Exercises for a Frozen Shoulder

By Contributing Writer

Frozen shoulder is a common term for a very stiff shoulder joint that has lost a vast amount of its normal range of motion. People affected by frozen shoulder have difficulty performing their tasks of daily living, because reaching can be extremely limited. Exercises aimed at restoring range of motion help people heal from a frozen shoulder. As with any medical condition, always consult with your doctor before beginning any exercise or treatment programs.

Pendulum exercises

Pendulum exercises are the first exercises usually recommended for cases of frozen shoulder. These simple range of motion exercises help maintain some joint mobility, stretch the space where the muscle tendons pass through the shoulder, and may help lubricate the joint capsule. Start by sitting or standing, with the affected arm dangling straight down by your side. Then, slowly swing your arm side to side, front to back, and in circles, in very small (typically less than a foot), pain-free motions. After completing these exercises successfully for a week, perform the same exercises while holding a one pound weight. Weights can gradually be added, one pound per week max, up to about 10 pounds max.

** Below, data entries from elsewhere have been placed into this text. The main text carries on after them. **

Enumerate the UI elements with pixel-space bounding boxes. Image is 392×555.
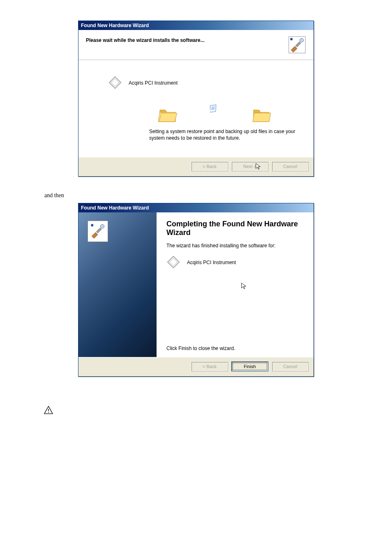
titlebar: Found New Hardware Wizard	[78, 203, 314, 212]
folder-target-icon	[252, 107, 271, 124]
cancel-button: Cancel	[272, 161, 309, 171]
dialog-body: Acqiris PCI Instrument	[78, 60, 314, 157]
copy-animation	[125, 107, 304, 124]
warning-icon	[44, 405, 392, 415]
svg-point-15	[48, 412, 49, 413]
back-button: < Back	[191, 161, 228, 171]
svg-rect-2	[291, 38, 293, 41]
cursor-icon	[255, 163, 262, 171]
back-button: < Back	[191, 362, 228, 371]
window-title: Found New Hardware Wizard	[81, 23, 149, 28]
folder-source-icon	[158, 107, 177, 124]
completion-subtext: The wizard has finished installing the s…	[166, 243, 304, 249]
device-label: Acqiris PCI Instrument	[129, 80, 178, 86]
finish-button[interactable]: Finish	[231, 362, 268, 371]
device-label: Acqiris PCI Instrument	[187, 260, 236, 265]
wizard-icon	[88, 221, 108, 242]
svg-rect-5	[210, 105, 216, 112]
page-title: Please wait while the wizard installs th…	[86, 36, 205, 43]
button-bar: < Back Next > Cancel	[78, 157, 314, 176]
header-row: Please wait while the wizard installs th…	[78, 30, 314, 60]
close-instruction: Click Finish to close the wizard.	[166, 345, 304, 351]
device-row: Acqiris PCI Instrument	[166, 255, 304, 270]
next-button: Next >	[231, 161, 268, 171]
svg-rect-11	[91, 224, 94, 227]
cursor-icon	[240, 282, 304, 290]
completion-heading: Completing the Found New Hardware Wizard	[166, 220, 304, 237]
window-title: Found New Hardware Wizard	[81, 205, 149, 211]
main-column: Completing the Found New Hardware Wizard…	[157, 212, 314, 357]
flying-document-icon	[210, 104, 219, 114]
svg-point-1	[300, 38, 303, 42]
intermediate-text: and then	[44, 192, 392, 199]
titlebar: Found New Hardware Wizard	[78, 21, 314, 30]
status-text: Setting a system restore point and backi…	[149, 128, 304, 141]
svg-point-10	[100, 225, 104, 228]
device-icon	[108, 76, 122, 90]
device-row: Acqiris PCI Instrument	[108, 76, 304, 90]
button-bar: < Back Finish Cancel	[78, 357, 314, 376]
hardware-wizard-dialog-installing: Found New Hardware Wizard Please wait wh…	[78, 21, 314, 177]
wizard-sidebar	[78, 212, 157, 357]
wizard-icon	[288, 36, 306, 54]
cancel-button: Cancel	[272, 362, 309, 371]
hardware-wizard-dialog-complete: Found New Hardware Wizard	[78, 203, 314, 377]
device-icon	[166, 255, 180, 270]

Passive Stretching Exercises

Passive stretching exercises come after pendulum exercises. These exercises should help restore range of motion. Passive stretching exercises mean that an outside source will be used to actually stretch the affected shoulder, so that the muscles in that shoulder should not be activated during the stretching process at all. Overhead flexion stretches are performed while laying on your back on a table. The good arm grasps the affected arm just above the elbow, and slowly lifts the arm to the point of slight discomfort or stretch. All stretches should be held at least 10 to 20 seconds, and performed 6 to 10 times. Behind-the-back towel stretches help with rotation. With both elbows at a 45 degree angle, roll up a towel lengthwise and hold onto it with both hands. Then, use your good arm to slowly pull your affected arm toward your lower back. Also while laying on your back, use your good arm to pull your affected arm across your body.

Strengthening Exercises

Once the shoulder has improved range of motion, light strengthening exercises should be performed within that range of motion. External and internal rotation exercises can be performed using exercise bands. Close one end of the band in a door, and hold the other end in your hand. Your elbow should be at a 90 degree angle. For external rotation, stand with your opposite side facing the door, and pull your hand across your body out to the side. For internal rotation, stand with your affected shoulder facing the door. Still with a 90 degree angle, pull your arm from your side across your body. For abduction exercises, hold the band in both hands, then bring your hands up and out, until your arms are almost fully extended and your hands are at shoulder level (or as high as possible in pain-free range). Always keep a slight bend in your elbow when performing this exercise. Flexion exercises should be performed with extreme caution and only under the advisement of your physical therapist, due to the potential to irritate tendons and nerves in your shoulder.